Eu comecei a me expressar lá no lugar de onde eu vim e tentaram me prender.

_Prender? Eles conseguem?

_ Sim. Não. Não sei. Eu aqui aflito para falar e você me interrompe. Perco a linha do raciocínio. Perco a linha de tudo. Perco tudo. Eles conseguem prender pela metade.

_ Prender pela metade?

_ Sim. Prendem o corpo do doido, a outra parte doida, que é a mente, não conseguem. Aí é que começa a guerra sangrenta. Aquela guerra terrível que eu mencionei lá atrás.

_ Estou com medo.

- Não tenha medo. Eu não trouxe arma. Nunca tive arma. Tenho medo também. Estou feliz em encontrar alguém que sinta medo. Eu me identifico com você. Tentei achar alguém que tivesse medo lá no meu planeta. Eles disseram não temer nada, a partir daí é que o meu medo aumentou. Fiquei com muito medo de quem não tem medo. Percebi, então, que são inconsequentes. Acho que aqueles não têm medo, não entenderam bem a situação perigosa em que estão. Eu fugi de lá – isso é segredo. Tenho que te pedir segredo. Lá é assim, quando se desabava, tem que implorar segredo. Eles adoram dar notícias de tudo. Eu estava correndo risco lá, exatamente porque queria conversar.

_ Então estou correndo risco também, você é um fugitivo. Deve ser perigoso.

_ Não, não. Por favor não tome conclusões precipitadas. Eu te imploro, apenas me escute! Eu não sou exatamente um fugitivo. Estou apenas fugindo de mim mesmo.

_ Hã?

_ Sei que é difícil entender um doido fugitivo. Eu vim aqui te encontrar porque sabia de sua existência. Lá eles não acreditam que você existe. Acham que são personagens da imaginação. Eu não, eu tenho certeza de sua existência. Demorei, mas te encontrei.

_Entendo...

_NOSSA! Que alívio. Sonhei escutar: eu te entendo. Foi exatamente quando eu estava falando que conversar com você seria a minha solução, que eu me senti perseguido. Os doidos, aqueles que tentam entender a guerra sangrenta, fizeram um plano para me capturar.

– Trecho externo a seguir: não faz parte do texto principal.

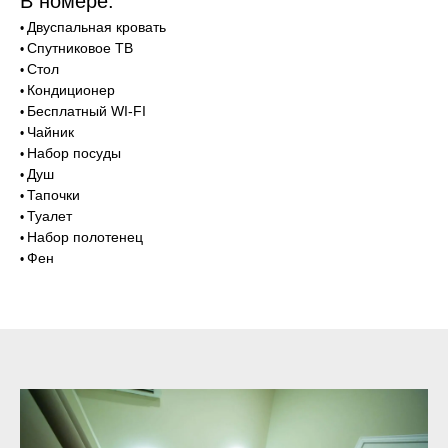
В номере:
Двуспальная кровать
•
Спутниковое ТВ
•
Стол
•
Кондиционер
•
Бесплатный WI-FI
•
Чайник
•
Набор посуды
•
Душ
•
Тапочки
•
Туалет
•
Набор полотенец
•
Фен
•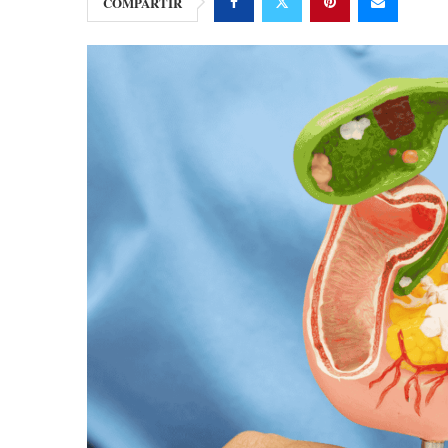
COMPARTIR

Sim, capturar. Lá, quem desejar conversar, entender ... esses são enjaulados. Eles são muito loucos, acho que já mencionei essa parte.

_Continue humano.

_ Que bom que vai me escutar: _ Eu acordei bem cedo e saí de casa. Não me despedi, porque eles sempre perguntam aonde a gente vai. Eu não iria mentir, não gosto de mentir. Aí também está outro problema meu. Eu não gosto de mentir. A mentira lá, parece que faz parte do quite de sobrevivência. Eles mentem para estar bem com todos. É preciso estar bem com todos, ou pelo menos disfarçar. Eles têm arma, lembra? Eles não gostam de ser contrariados, são tiranos. Sempre todos sorrindo...

_ Então eles estão felizes?

_ Meu Deus! Você precisa ir ao hospício! Só explicando, acho que não vai dar certo. Eles não estão felizes, é necessário apenas demonstrar que estão. Quem consegue representar melhor, ganha pontos. São bem classificados, os que fazem melhor o papel de satisfeito, e que demonstram ter entendido tudo, mesmo não entendendo nada. Você conhece a história: A roupa nova do rei? -Ia ajudar demais para demonstrar o que eu quero te explicar. Você já assistiu ao filme: O bicho de sete cabeças? -Também seria bom para que você me auxiliasse no meu tratamento. Ai... preciso me fazer entender.

_Eu estou entendo você perfeitamente.

-_Que bom. E ainda tem gente que acha que você não existe. Preciso falar um pouco mais. Ainda dá tempo?

_Aqui não existe tempo, lembra?

_É verdade. É que trago memórias ainda recentes. Devo apagá-las?

_Melhor não. São fundamentais para não enlouquecer de vez. Apesar de você ter vindo do hospício, você não é doido. Por isso fugiu.

_Há! Isso é um diagnóstico?

_Não! Sou apenas uma criança, lembra? Quando eu penso que você esta melhorando, você vem e me faz uma pergunta dessa. A propósito, você me ordenou que eu apenas lesse o texto, lembra? Eu era apenas um simples leitor. Agora já sou personagem? Ouvi dizer que os humanos são perigosos. Aliás, foi você mesmo que me disse. Não quero fazer parte desse jogo. Vou apenas escutar você. Estou fazendo uma gentileza, que pelo que me parece, vocês não fazem por lá!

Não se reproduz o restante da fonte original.